[Problem]: Take the data below and filter it for lines containing the word "recherche"; show each line found.

[Input records]:
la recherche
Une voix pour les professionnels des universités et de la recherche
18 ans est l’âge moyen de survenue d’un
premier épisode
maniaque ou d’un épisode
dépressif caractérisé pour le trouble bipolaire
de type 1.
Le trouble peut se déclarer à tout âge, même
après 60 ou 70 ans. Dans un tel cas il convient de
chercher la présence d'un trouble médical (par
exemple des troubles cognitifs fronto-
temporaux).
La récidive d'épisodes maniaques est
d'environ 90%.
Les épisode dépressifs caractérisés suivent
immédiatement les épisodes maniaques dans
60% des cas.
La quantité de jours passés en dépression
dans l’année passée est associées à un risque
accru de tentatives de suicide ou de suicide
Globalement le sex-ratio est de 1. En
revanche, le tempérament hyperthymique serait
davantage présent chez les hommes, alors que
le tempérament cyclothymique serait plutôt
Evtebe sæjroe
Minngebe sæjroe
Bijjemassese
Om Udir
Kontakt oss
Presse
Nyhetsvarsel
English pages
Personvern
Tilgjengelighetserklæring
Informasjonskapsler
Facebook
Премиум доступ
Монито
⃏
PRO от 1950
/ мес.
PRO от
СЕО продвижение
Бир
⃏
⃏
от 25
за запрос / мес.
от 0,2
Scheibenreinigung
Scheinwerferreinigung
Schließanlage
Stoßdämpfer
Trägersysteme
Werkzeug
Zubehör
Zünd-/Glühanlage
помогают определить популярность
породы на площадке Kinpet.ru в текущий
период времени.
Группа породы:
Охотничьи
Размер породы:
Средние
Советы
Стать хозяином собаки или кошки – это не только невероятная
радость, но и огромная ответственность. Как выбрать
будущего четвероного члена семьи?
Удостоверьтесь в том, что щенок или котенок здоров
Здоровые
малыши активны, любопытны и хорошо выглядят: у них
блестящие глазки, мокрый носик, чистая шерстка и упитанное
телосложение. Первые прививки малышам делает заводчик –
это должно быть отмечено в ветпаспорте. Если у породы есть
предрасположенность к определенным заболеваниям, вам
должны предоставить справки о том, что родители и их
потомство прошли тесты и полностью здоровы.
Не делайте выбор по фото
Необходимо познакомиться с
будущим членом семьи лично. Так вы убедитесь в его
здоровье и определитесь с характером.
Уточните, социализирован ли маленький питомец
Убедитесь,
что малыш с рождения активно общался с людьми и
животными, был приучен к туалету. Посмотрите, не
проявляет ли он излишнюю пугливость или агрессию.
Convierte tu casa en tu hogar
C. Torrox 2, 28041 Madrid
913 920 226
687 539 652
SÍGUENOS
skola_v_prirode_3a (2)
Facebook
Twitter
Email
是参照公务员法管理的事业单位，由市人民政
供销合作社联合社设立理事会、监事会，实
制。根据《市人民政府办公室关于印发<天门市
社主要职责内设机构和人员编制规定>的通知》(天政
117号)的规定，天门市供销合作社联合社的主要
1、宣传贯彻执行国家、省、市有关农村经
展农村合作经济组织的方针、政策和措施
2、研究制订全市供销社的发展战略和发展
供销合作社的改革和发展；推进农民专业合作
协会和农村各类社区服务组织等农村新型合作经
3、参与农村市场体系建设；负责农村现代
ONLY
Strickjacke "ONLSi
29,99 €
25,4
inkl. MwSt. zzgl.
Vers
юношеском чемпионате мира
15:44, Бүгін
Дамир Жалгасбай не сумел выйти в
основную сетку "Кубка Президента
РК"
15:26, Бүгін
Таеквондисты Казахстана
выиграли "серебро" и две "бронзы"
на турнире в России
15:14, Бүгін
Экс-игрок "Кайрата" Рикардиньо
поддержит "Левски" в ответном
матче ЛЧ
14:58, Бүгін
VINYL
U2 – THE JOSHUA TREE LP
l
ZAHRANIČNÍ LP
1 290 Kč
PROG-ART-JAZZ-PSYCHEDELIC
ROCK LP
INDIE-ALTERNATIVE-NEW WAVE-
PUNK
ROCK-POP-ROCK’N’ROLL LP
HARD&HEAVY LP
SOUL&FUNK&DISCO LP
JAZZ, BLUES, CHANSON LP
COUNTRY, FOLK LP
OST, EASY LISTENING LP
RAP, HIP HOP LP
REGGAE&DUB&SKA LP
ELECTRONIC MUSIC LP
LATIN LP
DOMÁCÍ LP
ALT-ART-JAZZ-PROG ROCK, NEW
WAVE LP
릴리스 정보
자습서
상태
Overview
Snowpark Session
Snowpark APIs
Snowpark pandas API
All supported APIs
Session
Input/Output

[Solved exercise]:
la recherche
Une voix pour les professionnels des universités et de la recherche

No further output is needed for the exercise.